◆ AIM OF THE TASK ◆
All entries should be copied exactly; the pictures stay out.

[Data excerpts]
::::::::::

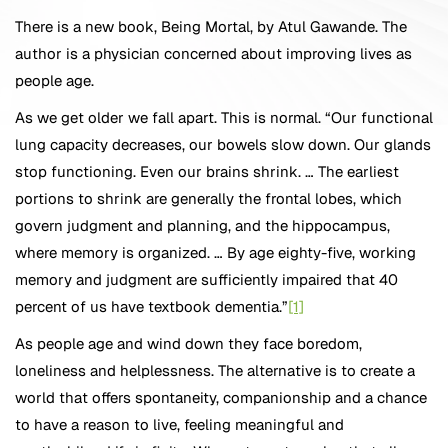
There is a new book, Being Mortal, by Atul Gawande. The
author is a physician concerned about improving lives as
people age.
As we get older we fall apart. This is normal. “Our functional
lung capacity decreases, our bowels slow down. Our glands
stop functioning. Even our brains shrink. … The earliest
portions to shrink are generally the frontal lobes, which
govern judgment and planning, and the hippocampus,
where memory is organized. … By age eighty-five, working
memory and judgment are sufficiently impaired that 40
percent of us have textbook dementia.”
[1]
As people age and wind down they face boredom,
loneliness and helplessness. The alternative is to create a
world that offers spontaneity, companionship and a chance
to have a reason to live, feeling meaningful and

::::::::::

◆ REPLY ◆
There is a new book, Being Mortal, by Atul Gawande. The
author is a physician concerned about improving lives as
people age.
As we get older we fall apart. This is normal. “Our functional
lung capacity decreases, our bowels slow down. Our glands
stop functioning. Even our brains shrink. … The earliest
portions to shrink are generally the frontal lobes, which
govern judgment and planning, and the hippocampus,
where memory is organized. … By age eighty-five, working
memory and judgment are sufficiently impaired that 40
percent of us have textbook dementia.”
[1]
As people age and wind down they face boredom,
loneliness and helplessness. The alternative is to create a
world that offers spontaneity, companionship and a chance
to have a reason to live, feeling meaningful and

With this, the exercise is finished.